Thanks to this week’s episode sponsor, Conveyor
Burger King in France leaves credentials exposed, again
Recently, Cybernews revealed that Burger King operations in France exposed sensitive public credentials via a misconfiguration on their website. Since the affected website processed job applications, the leaked credentials could have served as a tool to craft a cyberattack against the chain’s systems, or against people who sought employment at Burger King restaurants in France. The company has since fixed the issue. In 2019, due to a similar misconfiguration, the France branch of BK “reportedly leaked personally identifiable information (PII) of children who bought Burger King menus.”
Hawaii’s Gemini North observatory suspended after cyberattack
The National Science Foundation’s (NSF) National Optical-Infrared Astronomy Research Laboratory is the US center for ground-based optical-infrared astronomy. It recently detected an attempted cyberattack on its computer systems, which required the lab to suspend its observations at Gemini North, located in Hawaii. The Gemini Observatory and is part of an international science partnership between various countries, including the US, Canada, and Chile; its the other telescope — Gemini South — is located in Chile. Both telescopes have been shut down to allow the IT team to be able to investigate what occurred in the incident, which is unclear at this time.
Last week in ransomware
VMware ESXi servers continued to be the target of ransomware gangs last week, with “almost every active ransomware gang creating custom Linux encryptors for this purpose.” Other ransomware operations with ESXi encryptors include Akira, Royal, Black Basta, LockBit, BlackMatter, AvosLocker, REvil, HelloKitty, RansomEXX, and Hive.

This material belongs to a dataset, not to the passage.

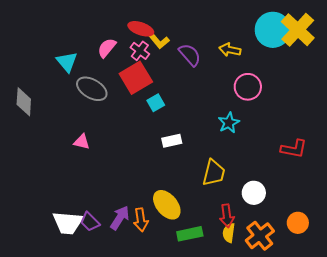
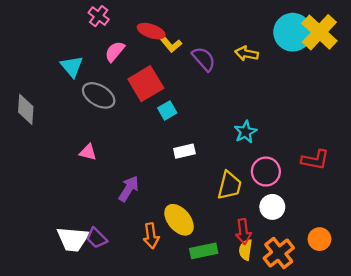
pink cross: (140, 51) -> (99, 16), moved
pink circle: (248, 87) -> (266, 172), moved
purple arrow: (120, 218) -> (129, 189), moved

Ransomware related research released last week included a report from Dragos on ransomware’s impact on industrial organizations and infrastructure, a study from the UK’s Royal United Services Institute on the role of cyber insurance in addressing the threats posed by ransomware, three reports from intelligence firm KELA on Qilin, the new Knight 2.0 RaaS, and Akira, and a report on GitHub describing a tool to exploit DLL hijacking flaws in ransomware to prevent encryption.
In addition to the US hospital attacks just mentioned, Argentina’s Comprehensive Medical Care Program (PAMI) suffered a ransomware attack that impacted its operations. Links to the reports mentioned in this story are also available in the shownotes to this episode.